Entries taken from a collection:
◇ ◇ ◇
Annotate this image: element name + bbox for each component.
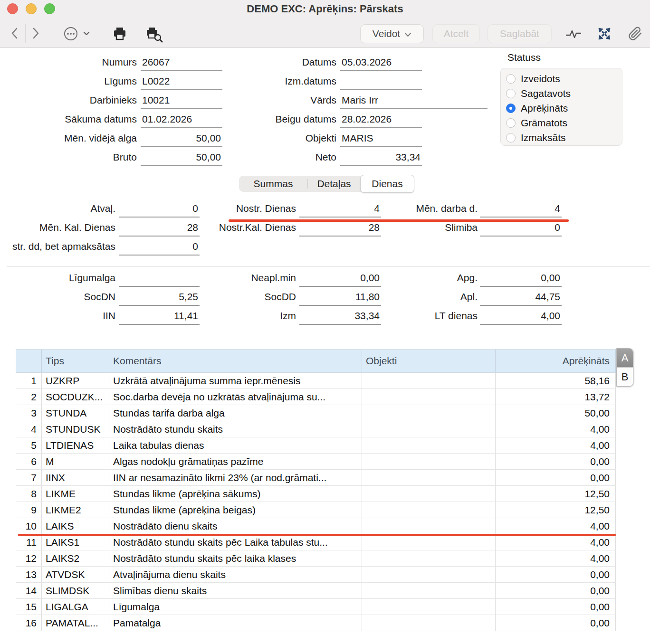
cell-objekti[interactable] xyxy=(362,567,496,582)
field-datums[interactable]: 05.03.2026 xyxy=(340,53,422,71)
cell-aprekinats[interactable]: 4,00 xyxy=(496,534,616,550)
status-option-sagatavots[interactable]: Sagatavots xyxy=(501,86,622,101)
field-vārds[interactable]: Maris Irr xyxy=(340,91,488,109)
cell-tips[interactable]: LTDIENAS xyxy=(42,437,109,453)
cell-aprekinats[interactable]: 0,00 xyxy=(496,599,616,615)
print-preview-icon[interactable] xyxy=(145,27,164,45)
cell-komentars[interactable]: Līgumalga xyxy=(109,599,362,615)
cell-aprekinats[interactable]: 58,16 xyxy=(496,373,616,388)
cell-aprekinats[interactable]: 0,00 xyxy=(496,454,616,469)
status-option-grāmatots[interactable]: Grāmatots xyxy=(501,115,622,130)
field-izm[interactable]: 33,34 xyxy=(299,307,381,325)
row-number-cell[interactable]: 7 xyxy=(16,470,42,485)
status-option-izmaksāts[interactable]: Izmaksāts xyxy=(501,130,622,145)
tab-detaļas[interactable]: Detaļas xyxy=(308,176,360,192)
cell-tips[interactable]: ATVDSK xyxy=(42,567,109,582)
field-izm-datums[interactable] xyxy=(340,72,422,90)
attachment-icon[interactable] xyxy=(628,27,642,43)
field-nostr-dienas[interactable]: 4 xyxy=(299,199,381,218)
cell-tips[interactable]: LIKME2 xyxy=(42,502,109,518)
row-number-cell[interactable]: 6 xyxy=(16,454,42,469)
row-number-cell[interactable]: 5 xyxy=(16,437,42,453)
cell-aprekinats[interactable]: 50,00 xyxy=(496,405,616,421)
cell-aprekinats[interactable]: 13,72 xyxy=(496,389,616,405)
row-number-cell[interactable]: 4 xyxy=(16,421,42,437)
cell-tips[interactable]: LIKME xyxy=(42,486,109,502)
cell-komentars[interactable]: Uzkrātā atvaļinājuma summa iepr.mēnesis xyxy=(109,373,362,388)
field-mēn-darba-d[interactable]: 4 xyxy=(480,199,562,218)
cell-tips[interactable]: LAIKS xyxy=(42,518,109,534)
row-number-cell[interactable]: 16 xyxy=(16,615,42,631)
cell-objekti[interactable] xyxy=(362,502,496,518)
more-options-icon[interactable] xyxy=(63,26,93,43)
cell-objekti[interactable] xyxy=(362,534,496,550)
cell-objekti[interactable] xyxy=(362,470,496,485)
field-socdd[interactable]: 11,80 xyxy=(299,288,381,306)
field-apl[interactable]: 44,75 xyxy=(480,288,562,306)
tab-summas[interactable]: Summas xyxy=(239,176,307,192)
atcelt-button[interactable]: Atcelt xyxy=(432,24,480,43)
row-number-cell[interactable]: 11 xyxy=(16,534,42,550)
cell-tips[interactable]: SOCDUZK... xyxy=(42,389,109,405)
status-option-aprēķināts[interactable]: Aprēķināts xyxy=(501,101,622,115)
cell-aprekinats[interactable]: 12,50 xyxy=(496,502,616,518)
cell-objekti[interactable] xyxy=(362,421,496,437)
radio-izmaksāts-icon[interactable] xyxy=(506,133,516,142)
field-beigu-datums[interactable]: 28.02.2026 xyxy=(340,110,422,128)
field-apg[interactable]: 0,00 xyxy=(480,269,562,287)
cell-komentars[interactable]: Laika tabulas dienas xyxy=(109,437,362,453)
saglabat-button[interactable]: Saglabāt xyxy=(488,24,552,43)
row-number-cell[interactable]: 1 xyxy=(16,373,42,388)
cell-komentars[interactable]: IIN ar nesamazināto likmi 23% (ar nod.gr… xyxy=(109,470,362,485)
table-view-a-button[interactable]: A xyxy=(617,349,633,368)
row-number-cell[interactable]: 12 xyxy=(16,550,42,566)
cell-aprekinats[interactable]: 0,00 xyxy=(496,583,616,598)
cell-komentars[interactable]: Soc.darba devēja no uzkrātās atvaļinājum… xyxy=(109,389,362,405)
cell-objekti[interactable] xyxy=(362,373,496,388)
cell-objekti[interactable] xyxy=(362,599,496,615)
row-number-cell[interactable]: 9 xyxy=(16,502,42,518)
tab-dienas[interactable]: Dienas xyxy=(360,175,414,193)
row-number-cell[interactable]: 14 xyxy=(16,583,42,598)
expand-icon[interactable] xyxy=(597,27,612,43)
field-neapl-min[interactable]: 0,00 xyxy=(299,269,381,287)
row-number-cell[interactable]: 2 xyxy=(16,389,42,405)
cell-objekti[interactable] xyxy=(362,615,496,631)
cell-objekti[interactable] xyxy=(362,518,496,534)
radio-aprēķināts-icon[interactable] xyxy=(506,104,516,113)
cell-komentars[interactable]: Stundas likme (aprēķina beigas) xyxy=(109,502,362,518)
cell-komentars[interactable]: Stundas likme (aprēķina sākums) xyxy=(109,486,362,502)
cell-komentars[interactable]: Stundas tarifa darba alga xyxy=(109,405,362,421)
cell-komentars[interactable]: Nostrādāto stundu skaits pēc Laika tabul… xyxy=(109,534,362,550)
cell-komentars[interactable]: Nostrādāto dienu skaits xyxy=(109,518,362,534)
field-neto[interactable]: 33,34 xyxy=(340,148,422,166)
cell-objekti[interactable] xyxy=(362,437,496,453)
cell-aprekinats[interactable]: 0,00 xyxy=(496,615,616,631)
radio-sagatavots-icon[interactable] xyxy=(506,89,516,98)
cell-tips[interactable]: PAMATAL... xyxy=(42,615,109,631)
cell-tips[interactable]: LAIKS2 xyxy=(42,550,109,566)
cell-komentars[interactable]: Nostrādāto stundu skaits xyxy=(109,421,362,437)
cell-objekti[interactable] xyxy=(362,550,496,566)
activity-icon[interactable] xyxy=(565,28,582,43)
cell-aprekinats[interactable]: 0,00 xyxy=(496,567,616,582)
cell-komentars[interactable]: Nostrādāto stundu skaits pēc laika klase… xyxy=(109,550,362,566)
back-icon[interactable] xyxy=(9,26,21,42)
cell-objekti[interactable] xyxy=(362,583,496,598)
cell-aprekinats[interactable]: 0,00 xyxy=(496,470,616,485)
cell-tips[interactable]: SLIMDSK xyxy=(42,583,109,598)
cell-komentars[interactable]: Atvaļinājuma dienu skaits xyxy=(109,567,362,582)
cell-tips[interactable]: STUNDA xyxy=(42,405,109,421)
row-number-cell[interactable]: 13 xyxy=(16,567,42,582)
cell-komentars[interactable]: Pamatalga xyxy=(109,615,362,631)
cell-tips[interactable]: LIGALGA xyxy=(42,599,109,615)
cell-komentars[interactable]: Slimības dienu skaits xyxy=(109,583,362,598)
field-lt-dienas[interactable]: 4,00 xyxy=(480,307,562,325)
cell-objekti[interactable] xyxy=(362,389,496,405)
cell-tips[interactable]: STUNDUSK xyxy=(42,421,109,437)
row-number-cell[interactable]: 10 xyxy=(16,518,42,534)
cell-komentars[interactable]: Algas nodokļu grāmatiņas pazīme xyxy=(109,454,362,469)
veidot-button[interactable]: Veidot xyxy=(360,24,424,43)
status-option-izveidots[interactable]: Izveidots xyxy=(501,71,622,86)
row-number-cell[interactable]: 15 xyxy=(16,599,42,615)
◇ ◇ ◇
▶ _Task requirements_
The data above needs to be retyped exactly, with the images left out.

▶ _Exercise solution_
Annotate this image: element name + bbox for each component.
cell-objekti[interactable] xyxy=(362,567,496,582)
field-datums[interactable]: 05.03.2026 xyxy=(340,53,422,71)
cell-aprekinats[interactable]: 4,00 xyxy=(496,534,616,550)
status-option-sagatavots[interactable]: Sagatavots xyxy=(501,86,622,101)
field-vārds[interactable]: Maris Irr xyxy=(340,91,488,109)
cell-tips[interactable]: LTDIENAS xyxy=(42,437,109,453)
cell-aprekinats[interactable]: 0,00 xyxy=(496,599,616,615)
print-preview-icon[interactable] xyxy=(145,27,164,45)
cell-komentars[interactable]: Līgumalga xyxy=(109,599,362,615)
cell-aprekinats[interactable]: 58,16 xyxy=(496,373,616,388)
cell-aprekinats[interactable]: 0,00 xyxy=(496,454,616,469)
status-option-grāmatots[interactable]: Grāmatots xyxy=(501,115,622,130)
field-izm[interactable]: 33,34 xyxy=(299,307,381,325)
row-number-cell[interactable]: 7 xyxy=(16,470,42,485)
status-option-izmaksāts[interactable]: Izmaksāts xyxy=(501,130,622,145)
tab-detaļas[interactable]: Detaļas xyxy=(308,176,360,192)
cell-tips[interactable]: ATVDSK xyxy=(42,567,109,582)
field-izm-datums[interactable] xyxy=(340,72,422,90)
attachment-icon[interactable] xyxy=(628,27,642,43)
field-nostr-dienas[interactable]: 4 xyxy=(299,199,381,218)
cell-tips[interactable]: LIKME2 xyxy=(42,502,109,518)
row-number-cell[interactable]: 6 xyxy=(16,454,42,469)
row-number-cell[interactable]: 5 xyxy=(16,437,42,453)
cell-aprekinats[interactable]: 50,00 xyxy=(496,405,616,421)
cell-aprekinats[interactable]: 13,72 xyxy=(496,389,616,405)
row-number-cell[interactable]: 4 xyxy=(16,421,42,437)
cell-tips[interactable]: LIKME xyxy=(42,486,109,502)
cell-komentars[interactable]: Uzkrātā atvaļinājuma summa iepr.mēnesis xyxy=(109,373,362,388)
field-mēn-darba-d[interactable]: 4 xyxy=(480,199,562,218)
cell-tips[interactable]: LAIKS xyxy=(42,518,109,534)
row-number-cell[interactable]: 16 xyxy=(16,615,42,631)
cell-objekti[interactable] xyxy=(362,502,496,518)
more-options-icon[interactable] xyxy=(63,26,93,43)
cell-objekti[interactable] xyxy=(362,534,496,550)
cell-objekti[interactable] xyxy=(362,470,496,485)
field-socdd[interactable]: 11,80 xyxy=(299,288,381,306)
field-apl[interactable]: 44,75 xyxy=(480,288,562,306)
tab-summas[interactable]: Summas xyxy=(239,176,307,192)
atcelt-button[interactable]: Atcelt xyxy=(432,24,480,43)
row-number-cell[interactable]: 11 xyxy=(16,534,42,550)
cell-tips[interactable]: SOCDUZK... xyxy=(42,389,109,405)
status-option-aprēķināts[interactable]: Aprēķināts xyxy=(501,101,622,115)
cell-aprekinats[interactable]: 12,50 xyxy=(496,502,616,518)
cell-objekti[interactable] xyxy=(362,421,496,437)
radio-izmaksāts-icon[interactable] xyxy=(506,133,516,142)
field-beigu-datums[interactable]: 28.02.2026 xyxy=(340,110,422,128)
field-apg[interactable]: 0,00 xyxy=(480,269,562,287)
cell-komentars[interactable]: Laika tabulas dienas xyxy=(109,437,362,453)
saglabat-button[interactable]: Saglabāt xyxy=(488,24,552,43)
row-number-cell[interactable]: 1 xyxy=(16,373,42,388)
cell-komentars[interactable]: IIN ar nesamazināto likmi 23% (ar nod.gr… xyxy=(109,470,362,485)
table-view-a-button[interactable]: A xyxy=(617,349,633,368)
row-number-cell[interactable]: 12 xyxy=(16,550,42,566)
cell-aprekinats[interactable]: 0,00 xyxy=(496,583,616,598)
cell-komentars[interactable]: Soc.darba devēja no uzkrātās atvaļinājum… xyxy=(109,389,362,405)
cell-objekti[interactable] xyxy=(362,373,496,388)
cell-objekti[interactable] xyxy=(362,599,496,615)
row-number-cell[interactable]: 9 xyxy=(16,502,42,518)
tab-dienas[interactable]: Dienas xyxy=(360,175,414,193)
row-number-cell[interactable]: 14 xyxy=(16,583,42,598)
expand-icon[interactable] xyxy=(597,27,612,43)
field-neapl-min[interactable]: 0,00 xyxy=(299,269,381,287)
row-number-cell[interactable]: 2 xyxy=(16,389,42,405)
cell-objekti[interactable] xyxy=(362,615,496,631)
cell-objekti[interactable] xyxy=(362,518,496,534)
radio-aprēķināts-icon[interactable] xyxy=(506,104,516,113)
cell-komentars[interactable]: Stundas likme (aprēķina beigas) xyxy=(109,502,362,518)
cell-komentars[interactable]: Stundas likme (aprēķina sākums) xyxy=(109,486,362,502)
cell-komentars[interactable]: Stundas tarifa darba alga xyxy=(109,405,362,421)
cell-komentars[interactable]: Nostrādāto stundu skaits pēc Laika tabul… xyxy=(109,534,362,550)
cell-komentars[interactable]: Nostrādāto dienu skaits xyxy=(109,518,362,534)
field-neto[interactable]: 33,34 xyxy=(340,148,422,166)
cell-objekti[interactable] xyxy=(362,437,496,453)
cell-aprekinats[interactable]: 0,00 xyxy=(496,615,616,631)
radio-sagatavots-icon[interactable] xyxy=(506,89,516,98)
cell-tips[interactable]: PAMATAL... xyxy=(42,615,109,631)
cell-tips[interactable]: LAIKS2 xyxy=(42,550,109,566)
cell-komentars[interactable]: Nostrādāto stundu skaits xyxy=(109,421,362,437)
cell-objekti[interactable] xyxy=(362,550,496,566)
activity-icon[interactable] xyxy=(565,28,582,43)
cell-aprekinats[interactable]: 0,00 xyxy=(496,567,616,582)
cell-komentars[interactable]: Nostrādāto stundu skaits pēc laika klase… xyxy=(109,550,362,566)
back-icon[interactable] xyxy=(9,26,21,42)
cell-objekti[interactable] xyxy=(362,583,496,598)
cell-aprekinats[interactable]: 0,00 xyxy=(496,470,616,485)
cell-tips[interactable]: SLIMDSK xyxy=(42,583,109,598)
cell-komentars[interactable]: Atvaļinājuma dienu skaits xyxy=(109,567,362,582)
cell-tips[interactable]: STUNDA xyxy=(42,405,109,421)
row-number-cell[interactable]: 13 xyxy=(16,567,42,582)
cell-komentars[interactable]: Pamatalga xyxy=(109,615,362,631)
cell-tips[interactable]: LIGALGA xyxy=(42,599,109,615)
cell-komentars[interactable]: Slimības dienu skaits xyxy=(109,583,362,598)
field-lt-dienas[interactable]: 4,00 xyxy=(480,307,562,325)
cell-objekti[interactable] xyxy=(362,389,496,405)
cell-tips[interactable]: STUNDUSK xyxy=(42,421,109,437)
row-number-cell[interactable]: 10 xyxy=(16,518,42,534)
cell-komentars[interactable]: Algas nodokļu grāmatiņas pazīme xyxy=(109,454,362,469)
veidot-button[interactable]: Veidot xyxy=(360,24,424,43)
status-option-izveidots[interactable]: Izveidots xyxy=(501,71,622,86)
row-number-cell[interactable]: 15 xyxy=(16,599,42,615)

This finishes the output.